[[ SOURCE DATA, beginning ]]

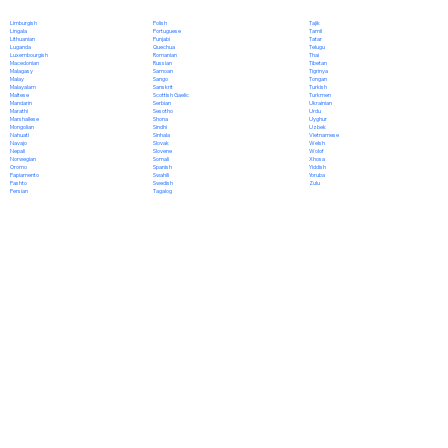
Polish
Limburgish
Tajik
Portuguese
Lingala
Tamil
Punjabi
Lithuanian
Tatar
Quechua
Luganda
Telugu
Romanian
Luxembourgish
Thai
Russian
Macedonian
Tibetan
Samoan
Malagasy
Tigrinya
Sango
Malay
Tongan
Sanskrit
Malayalam
Turkish
Scottish Gaelic
Maltese
Turkmen
Serbian
Mandarin
Ukrainian
Sesotho
Marathi
Urdu
Shona
Marshallese
Uyghur
Sindhi
Mongolian
Uzbek
Sinhala
Nahuatl
Vietnamese
Slovak
Navajo
Welsh
Slovene
Nepali
Wolof
Somali
Norwegian
Xhosa
Spanish
Oromo
Yiddish
Swahili
Papiamento
Yoruba
Swedish
Pashto
Zulu
Tagalog
Persian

[[ SOURCE DATA, end ]]

Each record above should be retyped exactly, with no pictures carried over.

Polish
Limburgish
Tajik
Portuguese
Lingala
Tamil
Punjabi
Lithuanian
Tatar
Quechua
Luganda
Telugu
Romanian
Luxembourgish
Thai
Russian
Macedonian
Tibetan
Samoan
Malagasy
Tigrinya
Sango
Malay
Tongan
Sanskrit
Malayalam
Turkish
Scottish Gaelic
Maltese
Turkmen
Serbian
Mandarin
Ukrainian
Sesotho
Marathi
Urdu
Shona
Marshallese
Uyghur
Sindhi
Mongolian
Uzbek
Sinhala
Nahuatl
Vietnamese
Slovak
Navajo
Welsh
Slovene
Nepali
Wolof
Somali
Norwegian
Xhosa
Spanish
Oromo
Yiddish
Swahili
Papiamento
Yoruba
Swedish
Pashto
Zulu
Tagalog
Persian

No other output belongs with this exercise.